§ **Listed entries**
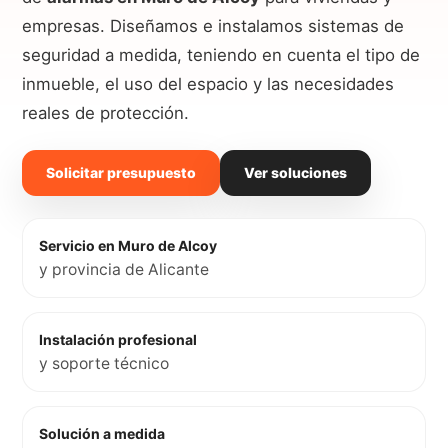
empresas. Diseñamos e instalamos sistemas de
seguridad a medida, teniendo en cuenta el tipo de
inmueble, el uso del espacio y las necesidades
reales de protección.
Solicitar presupuesto
Ver soluciones
Servicio en Muro de Alcoy
y provincia de Alicante
Instalación profesional
y soporte técnico
Solución a medida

§ **Work instructions**
Which lines run from the one with "Solicitar presupuesto" through the end of the listing above? Restate them word for word, with nothing else.

§ **Exercise solution**
Solicitar presupuesto
Ver soluciones
Servicio en Muro de Alcoy
y provincia de Alicante
Instalación profesional
y soporte técnico
Solución a medida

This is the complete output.